» **Data provided**
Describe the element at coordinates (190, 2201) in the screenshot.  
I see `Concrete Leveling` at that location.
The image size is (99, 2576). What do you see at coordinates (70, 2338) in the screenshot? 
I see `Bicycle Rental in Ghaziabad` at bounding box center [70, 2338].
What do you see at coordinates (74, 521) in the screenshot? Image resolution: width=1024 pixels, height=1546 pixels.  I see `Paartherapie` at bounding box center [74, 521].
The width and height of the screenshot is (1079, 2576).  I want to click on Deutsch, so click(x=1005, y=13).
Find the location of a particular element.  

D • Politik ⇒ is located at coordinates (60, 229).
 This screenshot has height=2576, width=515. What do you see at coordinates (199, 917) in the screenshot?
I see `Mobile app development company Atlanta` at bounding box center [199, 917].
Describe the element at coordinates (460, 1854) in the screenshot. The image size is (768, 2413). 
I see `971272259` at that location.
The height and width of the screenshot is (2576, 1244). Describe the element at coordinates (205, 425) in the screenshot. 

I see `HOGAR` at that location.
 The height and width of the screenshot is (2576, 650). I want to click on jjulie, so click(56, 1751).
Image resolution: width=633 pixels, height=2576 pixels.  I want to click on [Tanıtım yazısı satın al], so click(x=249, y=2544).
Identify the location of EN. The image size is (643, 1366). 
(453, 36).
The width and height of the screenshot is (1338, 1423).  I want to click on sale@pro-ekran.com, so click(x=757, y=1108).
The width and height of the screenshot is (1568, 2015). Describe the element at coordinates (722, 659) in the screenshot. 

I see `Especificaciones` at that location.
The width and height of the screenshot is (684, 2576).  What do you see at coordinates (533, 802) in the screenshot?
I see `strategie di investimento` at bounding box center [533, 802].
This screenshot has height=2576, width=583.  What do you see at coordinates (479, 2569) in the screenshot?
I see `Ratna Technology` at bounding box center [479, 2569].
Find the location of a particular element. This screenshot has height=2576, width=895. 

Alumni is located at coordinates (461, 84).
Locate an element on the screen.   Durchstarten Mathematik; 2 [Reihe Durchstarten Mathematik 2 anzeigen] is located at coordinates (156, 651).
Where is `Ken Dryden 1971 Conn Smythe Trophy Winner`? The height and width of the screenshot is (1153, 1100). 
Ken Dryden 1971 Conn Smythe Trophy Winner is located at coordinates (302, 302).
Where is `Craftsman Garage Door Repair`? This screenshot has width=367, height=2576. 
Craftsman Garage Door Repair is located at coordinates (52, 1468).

» **Work to be completed**
Restate, word for word and without additions, every line from the top of the listing above through the line that contains "The width and height of the screenshot is (1079, 2576).".

» **Your solution**
Describe the element at coordinates (190, 2201) in the screenshot.  
I see `Concrete Leveling` at that location.
The image size is (99, 2576). What do you see at coordinates (70, 2338) in the screenshot? 
I see `Bicycle Rental in Ghaziabad` at bounding box center [70, 2338].
What do you see at coordinates (74, 521) in the screenshot? Image resolution: width=1024 pixels, height=1546 pixels.  I see `Paartherapie` at bounding box center [74, 521].
The width and height of the screenshot is (1079, 2576).  I want to click on Deutsch, so click(x=1005, y=13).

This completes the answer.